CourtCourt of Appeals of Minnesota
DecidedAugust 31, 2015
DocketA15-84
StatusUnpublished

This text of Advance Contract Equipment and Design LC, d/b/a, Rapids Foodservice Contract and Design v. Kevin LaMere, Horizon Equipment LLC (Advance Contract Equipment and Design LC, d/b/a, Rapids Foodservice Contract and Design v. Kevin LaMere, Horizon Equipment LLC) is published on Counsel Stack Legal Research, covering Court of Appeals of Minnesota primary law. Counsel Stack provides free access to over 12 million legal documents including statutes, case law, regulations, and constitutions.

Bluebook
Advance Contract Equipment and Design LC, d/b/a, Rapids Foodservice Contract and Design v. Kevin LaMere, Horizon Equipment LLC, (Mich. Ct. App. 2015).

Opinion

This opinion will be unpublished and may not be cited except as provided by Minn. Stat. § 480A.08, subd. 3 (2014).

STATE OF MINNESOTA IN COURT OF APPEALS A15-0084

Advance Contract Equipment and Design LC, d/b/a, Rapids Foodservice Contract and Design, Respondent,

vs.

Kevin LaMere, Appellant, Horizon Equipment LLC, Defendant

Filed August 31, 2015 Affirmed Stauber, Judge

Ramsey County District Court File No. 62-CV-14-7506

Mark K. Thompson, Andrea L. Nemmers, MKT Law, P.L.C., St. Paul, Minnesota (for respondent)

Kevin LaMere, Fridley, Minnesota (pro se appellant)

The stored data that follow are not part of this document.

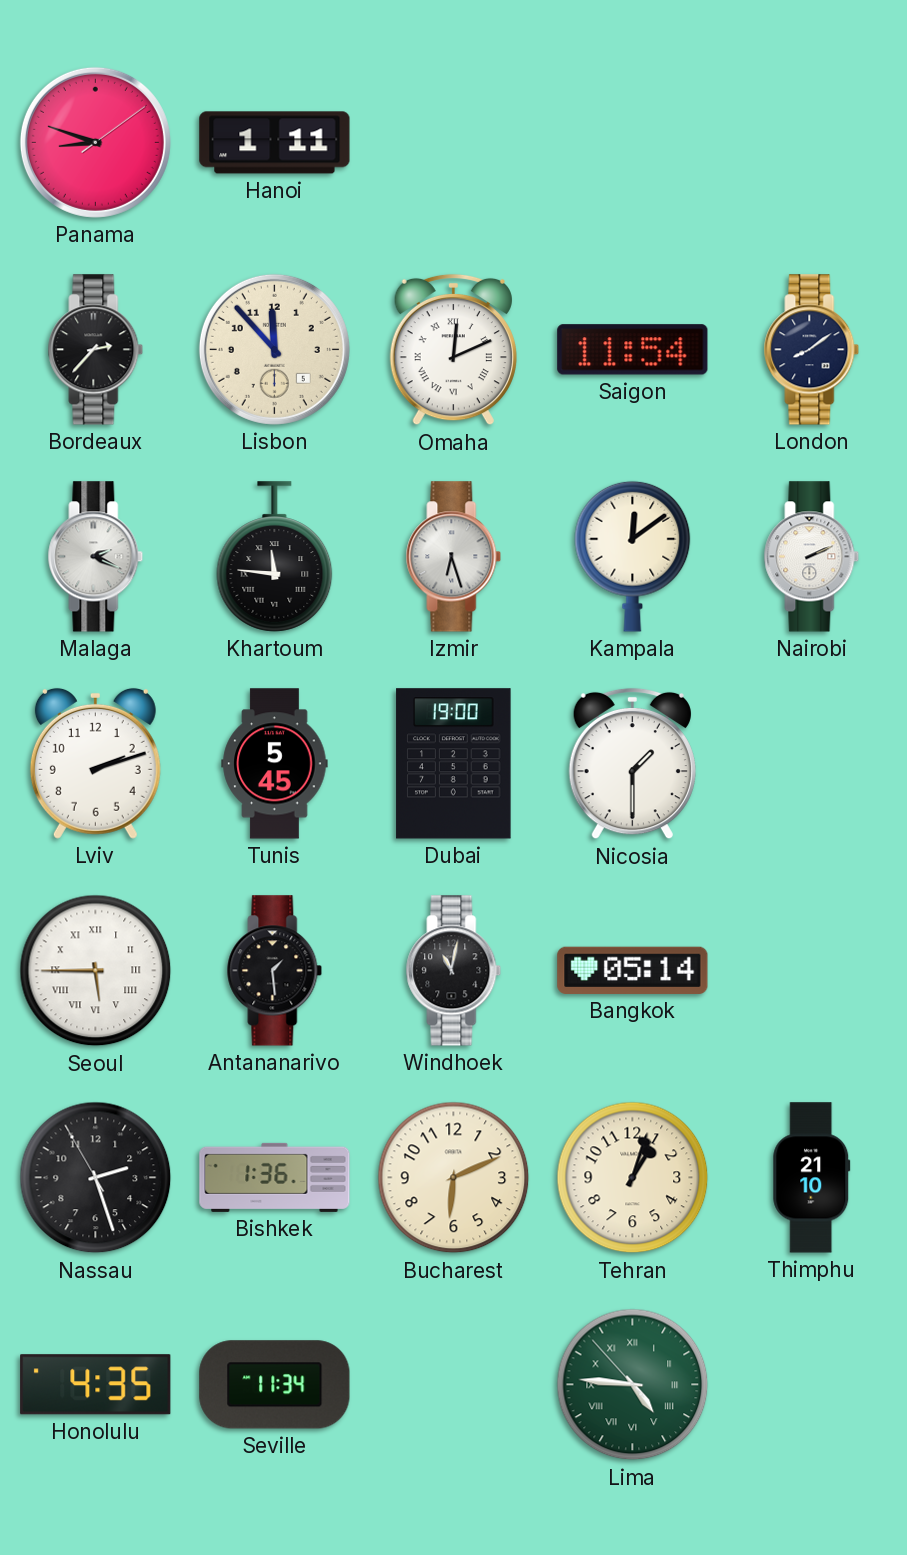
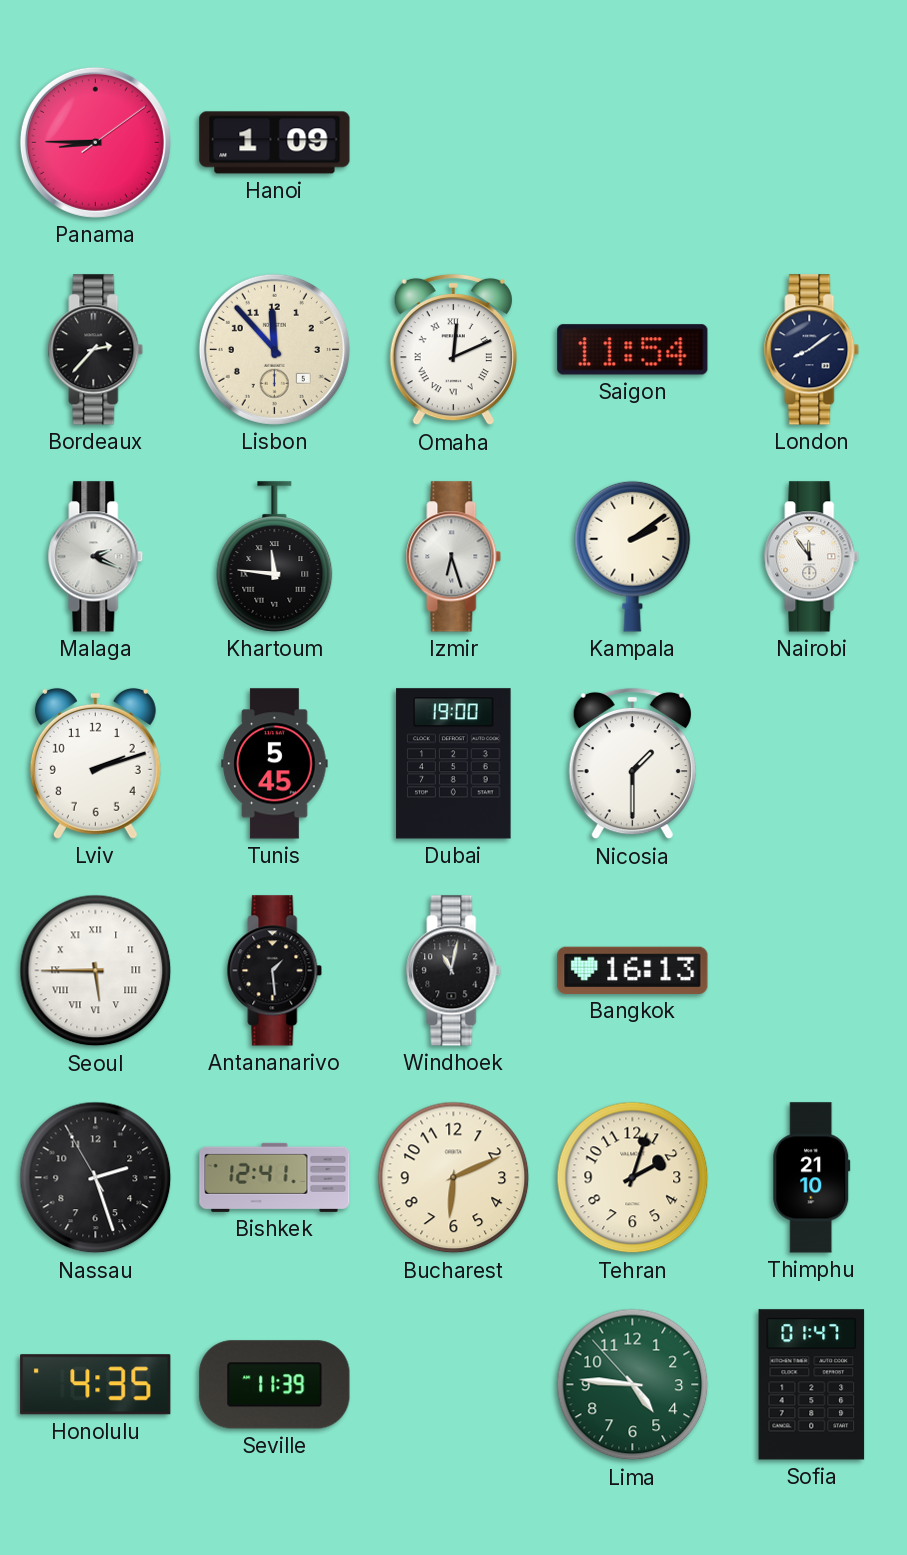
Panama: 8:48 -> 8:45
Hanoi: 1:11 -> 1:09
Kampala: 12:09 -> 2:09
Nairobi: 2:11 -> 11:54
Bangkok: 05:14 -> 16:13
Bishkek: 1:36 -> 12:41
Tehran: 1:03 -> 2:03
Seville: 11:34 -> 11:39
Lima numerals: Roman -> Arabic
Sofia: none -> 01:47
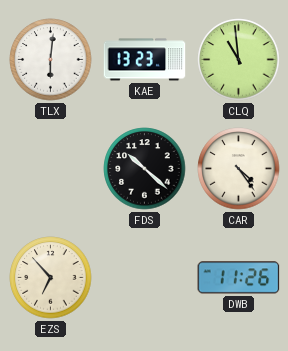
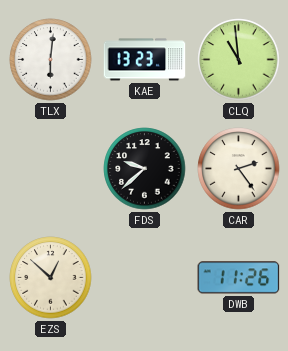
FDS: 10:22 -> 9:38
CAR: 4:24 -> 2:24
EZS: 6:53 -> 12:52
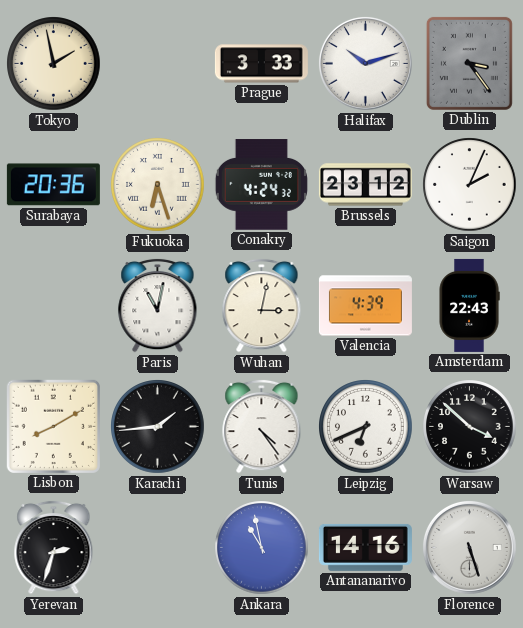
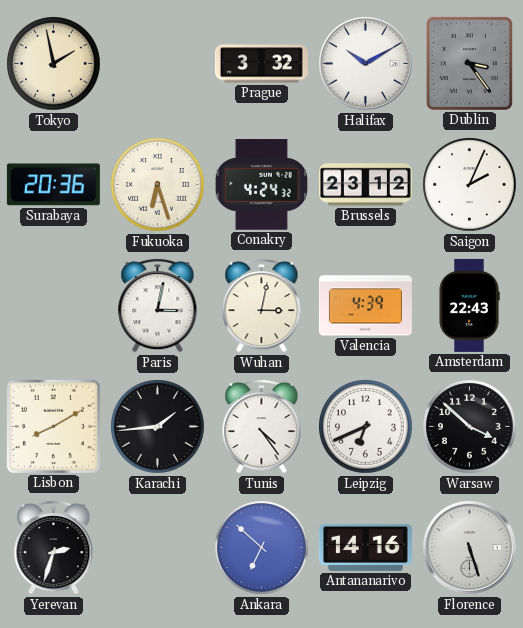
Prague: 3:33 -> 3:32
Halifax: 10:12 -> 10:10
Paris: 11:02 -> 3:02
Ankara: 10:58 -> 6:52
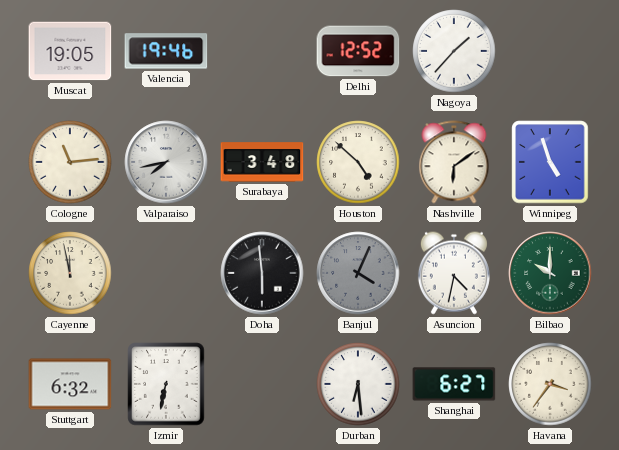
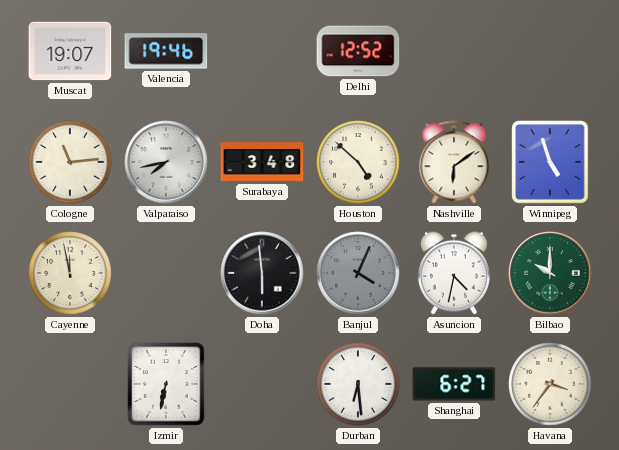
Muscat: 19:05 -> 19:07
Nagoya: 1:37 -> none
Stuttgart: 6:32 -> none
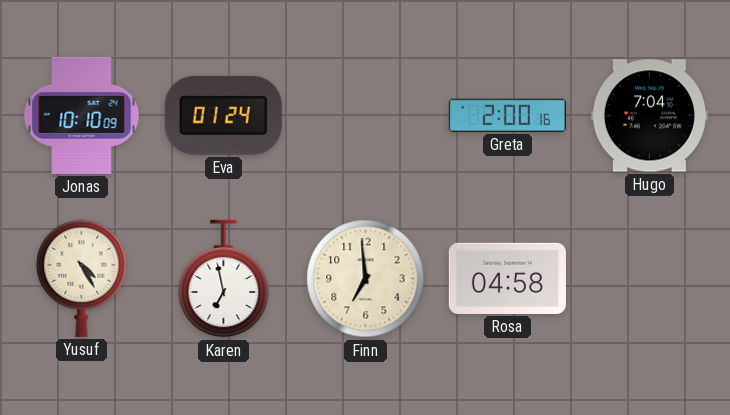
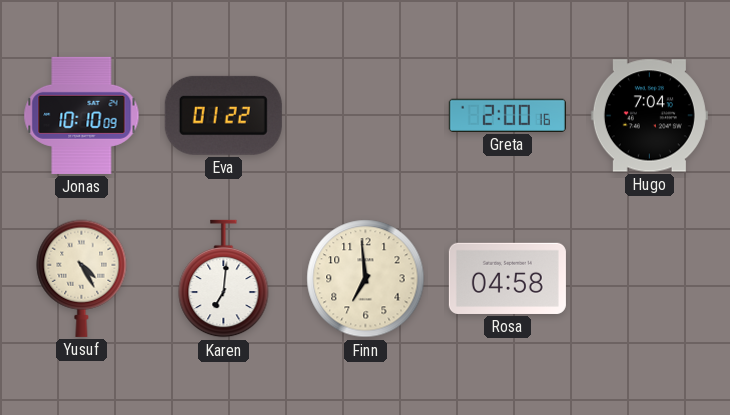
Eva: 01:24 -> 01:22
Karen: 6:58 -> 7:01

Considered and decided by Stauber, Presiding Judge; Schellhas, Judge; and

Bjorkman, Judge.

UNPUBLISHED OPINION

STAUBER, Judge

On appeal from the district court’s grant of a temporary injunction in favor of

respondent, appellant, a former employee of respondent, argues that the district court abused its discretion by granting the injunction because respondent (1) would not suffer

irreparable harm in the absence of an injunction and (2) is not likely to succeed on the

merits of its non-compete claim against appellant. We affirm.

FACTS

Respondent Advance Contract Equipment and Design, L.C., d/b/a Rapids

Foodservice Contract and Design (Rapids) is an Iowa limited liability company, which

operates throughout the country, including Minnesota, distributing foodservice equipment

and supplies. In October 2011, appellant Kevin LaMere began working for Rapids as a

Minnesota sales representative. As a condition of his employment, LaMere signed a

noncompete/nondisclosure agreement (agreement). The agreement precludes LaMere from

using or disclosing Rapids’s confidential information, and further precludes him from

working for a competitor of Rapids in Minnesota and several other states for a period of one

year following his termination of employment with Rapids.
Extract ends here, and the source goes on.